§ **EXERCISE**
Which of the lines in the data below contain the string "drainage"? Copy each of them.

Collection entries:
== Segment start ==

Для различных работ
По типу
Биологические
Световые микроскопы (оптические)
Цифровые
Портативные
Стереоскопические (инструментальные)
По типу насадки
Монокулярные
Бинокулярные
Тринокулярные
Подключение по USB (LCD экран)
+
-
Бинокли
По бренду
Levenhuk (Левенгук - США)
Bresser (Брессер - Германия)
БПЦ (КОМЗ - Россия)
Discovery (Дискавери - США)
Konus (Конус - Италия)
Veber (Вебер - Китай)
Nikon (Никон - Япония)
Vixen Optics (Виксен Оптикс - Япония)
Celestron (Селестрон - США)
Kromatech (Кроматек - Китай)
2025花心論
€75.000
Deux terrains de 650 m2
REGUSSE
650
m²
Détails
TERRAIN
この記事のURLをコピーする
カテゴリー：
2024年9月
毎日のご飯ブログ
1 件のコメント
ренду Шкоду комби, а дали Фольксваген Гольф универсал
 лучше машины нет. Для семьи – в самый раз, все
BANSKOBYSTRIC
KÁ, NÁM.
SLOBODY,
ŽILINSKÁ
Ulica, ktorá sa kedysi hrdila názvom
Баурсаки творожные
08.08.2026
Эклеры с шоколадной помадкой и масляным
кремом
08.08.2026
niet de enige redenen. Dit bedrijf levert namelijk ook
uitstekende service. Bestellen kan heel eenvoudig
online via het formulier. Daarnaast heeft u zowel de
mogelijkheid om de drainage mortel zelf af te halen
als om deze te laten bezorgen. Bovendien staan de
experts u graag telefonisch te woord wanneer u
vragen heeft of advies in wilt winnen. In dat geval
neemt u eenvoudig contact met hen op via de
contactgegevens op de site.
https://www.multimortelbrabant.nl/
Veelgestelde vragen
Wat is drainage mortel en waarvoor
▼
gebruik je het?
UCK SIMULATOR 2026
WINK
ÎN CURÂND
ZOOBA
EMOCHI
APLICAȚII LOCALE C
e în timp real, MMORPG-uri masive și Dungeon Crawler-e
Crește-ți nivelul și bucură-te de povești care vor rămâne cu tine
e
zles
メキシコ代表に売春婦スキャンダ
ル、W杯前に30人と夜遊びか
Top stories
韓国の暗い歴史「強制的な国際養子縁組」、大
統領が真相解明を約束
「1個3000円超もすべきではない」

== Segment end ==

§ **YOUR SOLUTION**
mogelijkheid om de drainage mortel zelf af te halen
Wat is drainage mortel en waarvoor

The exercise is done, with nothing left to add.